Mahatma Gandhi: Lawyer, Activist, Icon of Peaceful Protest
Who was Mahatma Gandhi?
Born Mohandas Gandhi on October 2nd, 1869, at age 19, Gandhi left his home in Porbandar India to study law at Inner Temple, one of London’s four law colleges. After establishing a law practice in Bombay, upon its failure, he accepted a position with an Indian firm in South Africa, spending the next twenty years on the African continent, where he and his wife and children experienced an appalling degree of racial discrimination.
Gandhi Advocates Change in South Africa
In 1906, after the South African government imposed punitive registration laws on Indian nationals, Gandhi led a protest of nonviolent civil disobedience that would last for eight long years, resulting in jail time for thousands of protesting Indian workers, who were subsequently beaten, flogged and even shot.

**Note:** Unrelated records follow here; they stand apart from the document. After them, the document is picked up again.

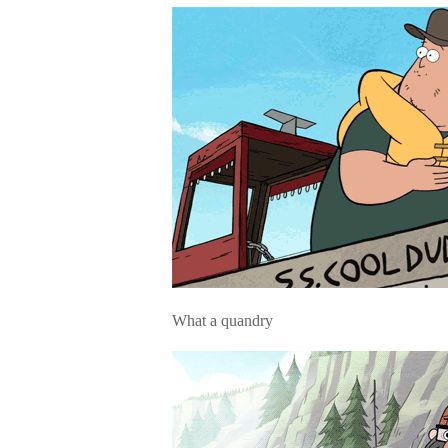
What a quandry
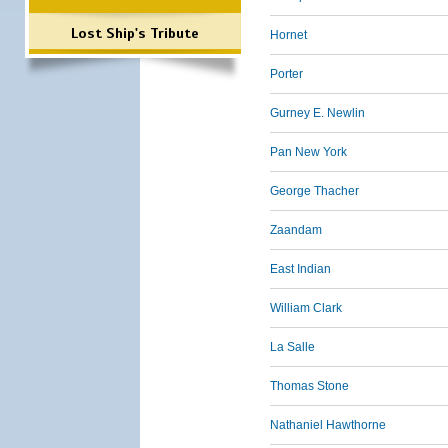
Lost Ship's Tribute
Hornet
Porter
Gurney E. Newlin
Pan New York
George Thacher
Zaandam
East Indian
William Clark
La Salle
Thomas Stone
Nathaniel Hawthorne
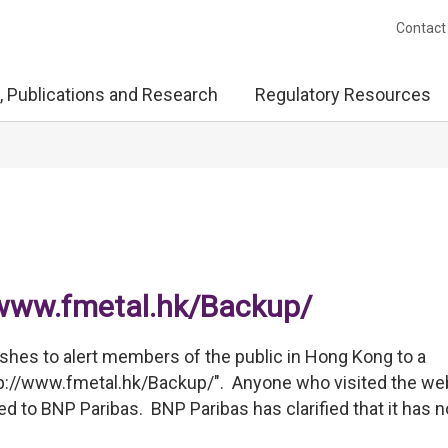
Contact
, Publications and Research
Regulatory Resources
//www.fmetal.hk/Backup/
hes to alert members of the public in Hong Kong to a
tp://www.fmetal.hk/Backup/". Anyone who visited the we
ted to BNP Paribas. BNP Paribas has clarified that it has n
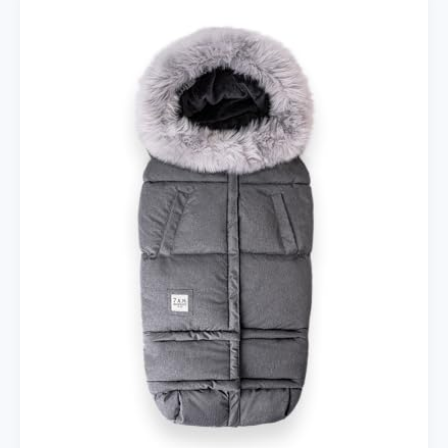
with
Insulated
Cup
Holder
–
Stroller
Accessory
Bag,
Caddy,
Diaper
Bag,
Storage
with
Adjustable
Strap
(Brown)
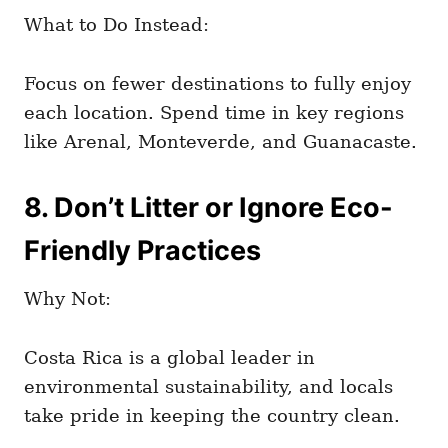
What to Do Instead:
Focus on fewer destinations to fully enjoy
each location. Spend time in key regions
like Arenal, Monteverde, and Guanacaste.
8. Don’t Litter or Ignore Eco-
Friendly Practices
Why Not:
Costa Rica is a global leader in
environmental sustainability, and locals
take pride in keeping the country clean.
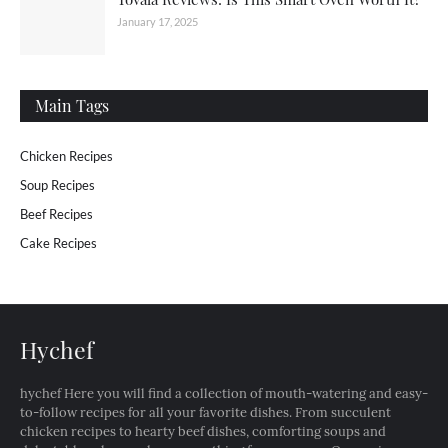
January 17, 2025
Main Tags
Chicken Recipes
Soup Recipes
Beef Recipes
Cake Recipes
Hychef
hychef Here you will find a collection of mouth-watering and easy-
to-follow recipes for all your favorite dishes. From succulent
chicken recipes to hearty beef dishes, comforting soups and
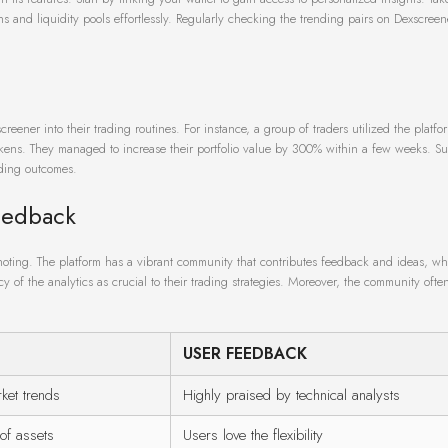
s and liquidity pools effortlessly. Regularly checking the trending pairs on Dexscreen
eener into their trading routines. For instance, a group of traders utilized the platfor
okens. They managed to increase their portfolio value by 300% within a few weeks. Su
ading outcomes.
eedback
noting. The platform has a vibrant community that contributes feedback and ideas, w
f the analytics as crucial to their trading strategies. Moreover, the community often
USER FEEDBACK
ket trends
Highly praised by technical analysts
of assets
Users love the flexibility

After Britain and India applied pressure on South African officials, the country ended its discriminatory practices in a compromise negotiated by Gandhi and General Jan Christian Smuts, which recognized Indian marriages and abolished race-based poll taxes.
Gandhi’s Return to India
Returning to India in July of 1914, Gandhi would go on to become the most visible proponent for Indian independence from British rule, where his embrace of nonviolent protest and his practice of prayer, fasting and meditation made him a revered figure among his followers, who nicknamed him Mahatma, which translates in the Sanskrit to “the great-souled one.”

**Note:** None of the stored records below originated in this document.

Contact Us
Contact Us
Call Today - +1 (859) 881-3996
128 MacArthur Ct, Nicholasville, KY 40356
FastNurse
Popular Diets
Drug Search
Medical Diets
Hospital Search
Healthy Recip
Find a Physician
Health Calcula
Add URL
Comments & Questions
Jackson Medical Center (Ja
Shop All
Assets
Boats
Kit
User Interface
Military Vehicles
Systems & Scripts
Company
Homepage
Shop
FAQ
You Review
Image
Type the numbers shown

Gandhi grew his independence movement into a massive organization, spearheading boycotts of British products and institutions, while advocating for khaddar or homespun cloth in order to boycott imported British textiles.

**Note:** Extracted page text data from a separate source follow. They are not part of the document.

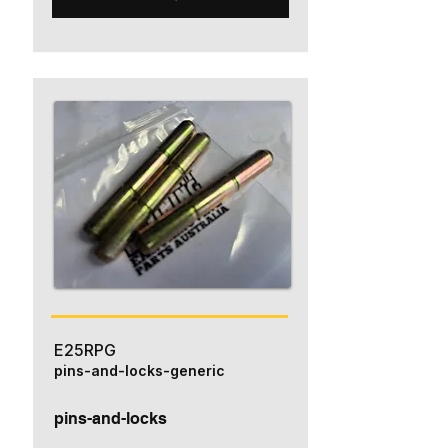
E25RPG
pins-and-locks-generic
pins-and-locks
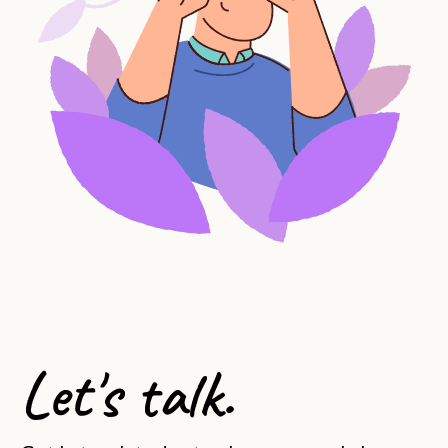
Let's talk.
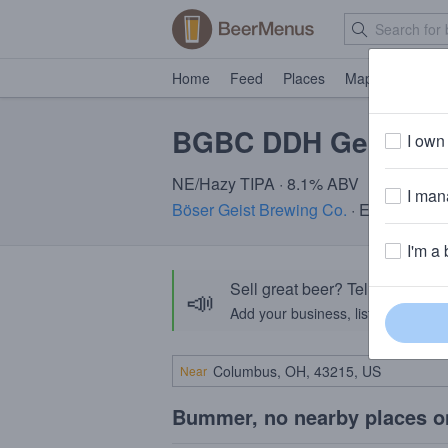
Home
Feed
Places
Map
Events
BGBC DDH Geodesic
I own 
NE/Hazy TIPA · 8.1% ABV
I mana
Böser Geist Brewing Co.
· Easton, PA
I'm a 
Sell great beer? Tell the Bee
📣
Add your business, list your beers, 
Near
Bummer, no nearby places o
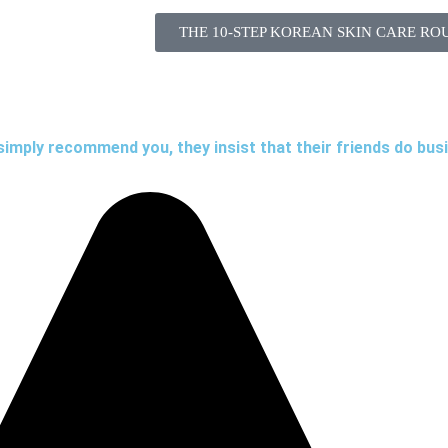
THE 10-STEP KOREAN SKIN CARE RO
simply recommend you, they insist that their friends do bus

Gandhi was arrested by British authorities in 1922, where he was charged and sentenced to a six-year prison term for sedition, only to be released two years later after an appendicitis operation. He refrained from active protests until 1930, when he launched a new civil disobedience campaign against the British government’s tax on salt, which he deemed burdensome on India’s poorest citizens.
Gandhi was arrested yet again in 1931 after a Round Table Conference in London over the issue of Indian independence, followed by a series of hunger strikes in protest of the treatment of “untouchables” or dalit, which remain to this day the poorest class in the Indian caste system.
After Britain finally granted Indian independence in 1947, Gandhi again made his voice heard over the British decision to split the country in two, creating the independent nations of India and Pakistan.
The Death of Mahatma Gandhi
In January of 1948, Gandhi went on another protest fast to bring about peace in the city of Delhi, and on January 30th, 12 days after his fast had ended, Gandhi was assassinated by Nathuram Godse, who was a Hindu fanatic opposed to Gandhi’s efforts to negotiate with Muslims.
The following day, more than a million people joined a procession behind Gandhi’s body, where he was cremated on the banks of the holy Jumna River.